The 2-year Blackstone Female Institute / Blackstone College for Girls also operated in Blackstone for many years. The buildings and grounds were later used as the Virginia United Methodist Assembly Center (VUMAC), drawing 19,000 visitors a year before closing in 2016. The Blackstone shopping district (including a Wal-Mart, an outpatient medical center, and a livestock market) attracts customers from a large three-county rural area. The town received a Main Street designation from the state, and a $1 million downtown revitalization project started in 2008. In 2009 the town opened the $4 million James Harris medical center. The Town of Blackstone also has a regional bus terminal that serves 11 counties. The oldest building in town is Schwartz Tavern, built in stages from 1790 to 1840, now used as a museum. Bevell's Hardware, a local business, no longer displays a giant 58' by 20' (17.7 by 6.1 meter) model railroad layout that had attracted thousands of visitors. The Robert Thomas Carriage Museum, containing 28 restored antique carriages, sleighs, and buggies, was opened in 2007.

==Notable people==
- Actress Bea Arthur attended Blackstone School for Girls and was active in their Drama program in 1933.

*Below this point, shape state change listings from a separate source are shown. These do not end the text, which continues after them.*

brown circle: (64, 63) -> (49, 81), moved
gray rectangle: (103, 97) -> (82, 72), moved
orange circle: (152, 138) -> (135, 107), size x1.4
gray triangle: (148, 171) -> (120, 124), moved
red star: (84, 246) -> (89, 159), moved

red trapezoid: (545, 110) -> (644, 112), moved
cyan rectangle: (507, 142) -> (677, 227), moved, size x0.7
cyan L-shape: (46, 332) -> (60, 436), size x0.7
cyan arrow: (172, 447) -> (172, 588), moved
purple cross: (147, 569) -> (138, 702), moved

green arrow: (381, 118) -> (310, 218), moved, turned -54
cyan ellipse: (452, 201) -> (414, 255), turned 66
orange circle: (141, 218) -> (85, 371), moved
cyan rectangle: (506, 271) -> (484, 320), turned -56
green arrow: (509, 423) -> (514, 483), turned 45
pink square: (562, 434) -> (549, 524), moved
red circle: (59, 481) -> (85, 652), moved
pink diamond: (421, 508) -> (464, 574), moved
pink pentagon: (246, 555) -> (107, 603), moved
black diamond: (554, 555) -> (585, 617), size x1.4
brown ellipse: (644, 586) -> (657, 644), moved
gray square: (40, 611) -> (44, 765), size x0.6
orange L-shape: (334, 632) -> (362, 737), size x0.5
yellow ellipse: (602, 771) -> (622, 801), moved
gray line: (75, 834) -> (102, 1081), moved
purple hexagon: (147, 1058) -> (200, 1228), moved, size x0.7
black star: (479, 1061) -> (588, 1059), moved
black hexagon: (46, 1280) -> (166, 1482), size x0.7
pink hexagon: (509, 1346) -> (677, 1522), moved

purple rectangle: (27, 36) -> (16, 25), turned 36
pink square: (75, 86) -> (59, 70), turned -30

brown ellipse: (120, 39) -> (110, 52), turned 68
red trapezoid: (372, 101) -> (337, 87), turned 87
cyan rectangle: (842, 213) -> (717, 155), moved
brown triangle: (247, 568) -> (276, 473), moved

- Bishop James Cannon, Jr., first President of Blackstone College, achieved fame as the leading prohibition advocate in the nation.
- Booker T. Spicely, U.S. Army soldier and victim of a racially motivated murder in Durham, North Carolina, in 1944.
- John A. Tyree, U.S. Navy Vice Admiral and double Navy Cross recipient
- Representative and lawyer James F. Epes
- American football player Robert Jones
- Richmond Dillard Crinkley, Broadway Producer, won the Best Play Tony Award in 1979 for “The Elephant Man.”